This invention relates to a process for controlling the production of hydrocarbons useful as transportation fuels including diesel fuel and aviation fuel from renewable feedstocks such as the glycerides and free fatty acids found in materials such as plant oils, fish oils, animal fats, and greases. The process involves hydrogenation, decarboxylation, decarbonylation, and/or hydrodeoxygenation and optionally hydroisomerization, cracking, or selective cracking, in one or more steps. Desired product specifications and yields are determined and reaction and fractionation conditions are set to achieve the specifications and yields.
As the demand for transportation fuel increases worldwide there is increasing interest in sources other than petroleum crude oil for producing diesel and aviation fuel. One such source is what has been termed renewable feedstocks. These renewable feedstocks include examples such as plant oils such as corn, rapeseed canola, soybean and algal oils, animal fats and oils such as tallow, fish oils and various waste streams such as yellow and brown greases and sewage sludge. The common feature of these feedstocks is that they are composed of glycerides and Free Fatty Acids (FFA). Another class of compounds appropriate for these processes fatty acid alkyl esters (FAAE), such as fatty acid methyl ester (FAME). These types of compounds contain aliphatic carbon chains generally having from about 8 to about 24 carbon atoms. The aliphatic carbon chains in the glycerides, FFAs, or FAAEs can be saturated or mono-, di- or poly-unsaturated. Most of the glycerides in the renewable feed stocks will be triglycerides, but some of the glycerides in the renewable feedstock may be monoglycerides or diglycerides. The monoglycerides and diglycerides can be processed along with the triglycerides.
There are reports in the art disclosing the production of hydrocarbons from plant oils. For example, U.S. Pat. No. 4,300,009 discloses the use of crystalline aluminosilicate zeolites to convert plant oils such as corn oil to hydrocarbons such as gasoline and chemicals such as para-xylene. U.S. Pat. No. 4,992,605 discloses the production of hydrocarbon products in the diesel boiling range by hydroprocessing vegetable oils such as canola or sunflower oil. Finally, US 2004/0230085 A1 discloses a process for treating a hydrocarbon component of biological origin by hydrodeoxygenation followed by isomerization.
The process herein comprises an optional pretreatment step, and one or more steps to hydrogenate, deoxygenate, hydroisomerize and optionally selectively hydrocrack the renewable feedstock, to generate both a diesel fuel component and an aviation fuel component.
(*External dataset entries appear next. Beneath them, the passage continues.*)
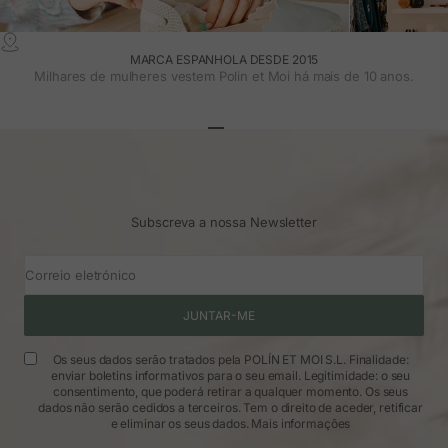
MARCA ESPANHOLA DESDE 2015
Milhares de mulheres vestem Polin et Moi há mais de 10 anos.
Ir para o artigo 1
Ir para o artigo 2
Ir para o artigo 3
Subscreva a nossa Newsletter
Correio eletrónico
JUNTAR-ME
Os seus dados serão tratados pela POLÍN ET MOI S.L. Finalidade:
enviar boletins informativos para o seu email. Legitimidade: o seu
consentimento, que poderá retirar a qualquer momento. Os seus
dados não serão cedidos a terceiros. Tem o direito de aceder, retificar
e eliminar os seus dados.
Mais informações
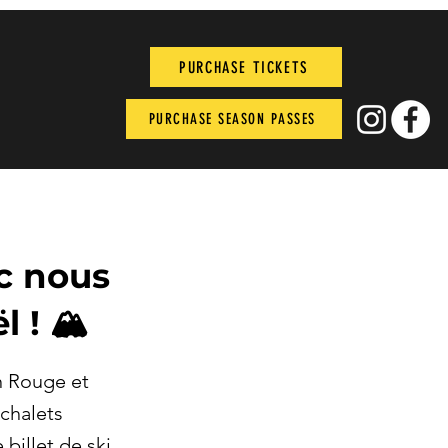
PURCHASE TICKETS
PURCHASE SEASON PASSES
ec nous
 ! 🏔️
in Rouge et
 chalets
billet de ski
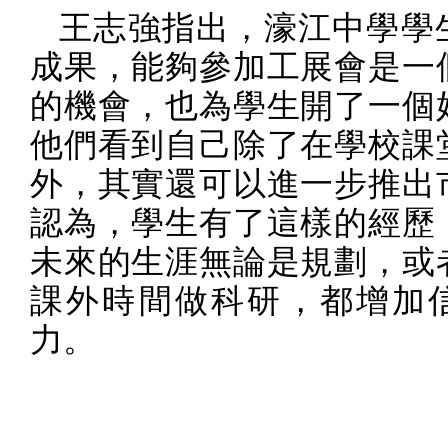
王志強指出，濠江中學學
成果，能夠參加工展會是一
的機會，也為學生開了一個
他們看到自己除了在學校課
外，其實還可以進一步推出
認為，學生有了這樣的經歷
未來的生涯無論是規劃，或
課外時間做科研，都增加
力。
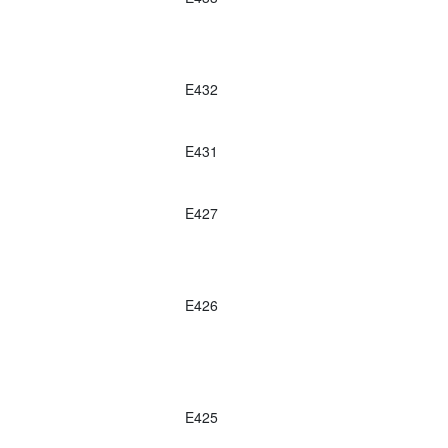
E432
E431
E427
E426
E425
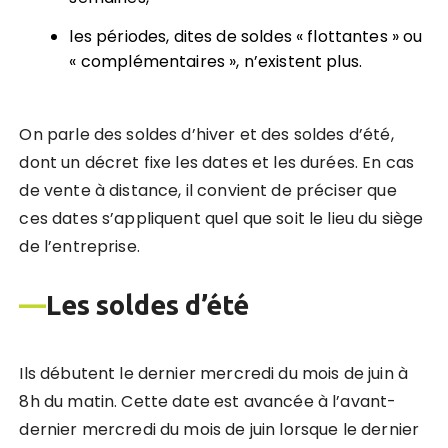
les périodes, dites de soldes « flottantes » ou
« complémentaires », n’existent plus.
On parle des soldes d’hiver et des soldes d’été,
dont un décret fixe les dates et les durées. En cas
de vente à distance, il convient de préciser que
ces dates s’appliquent quel que soit le lieu du siège
de l’entreprise.
—
Les soldes d’été
Ils débutent le dernier mercredi du mois de juin à
8h du matin. Cette date est avancée à l’avant-
dernier mercredi du mois de juin lorsque le dernier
The specifications and relative yields of the diesel component and the aviation component are determined and the operating conditions of the isomerization and selective hydrocracking zone are determined in order to meet the specifications and yields of the products. The fractionation zone conditions are determined in order to separate the desired products at the desired yields. The diesel component and the aviation component may be suitable as fuels, used as components of blending pools, or may have one or more additives incorporated before being used as fuels.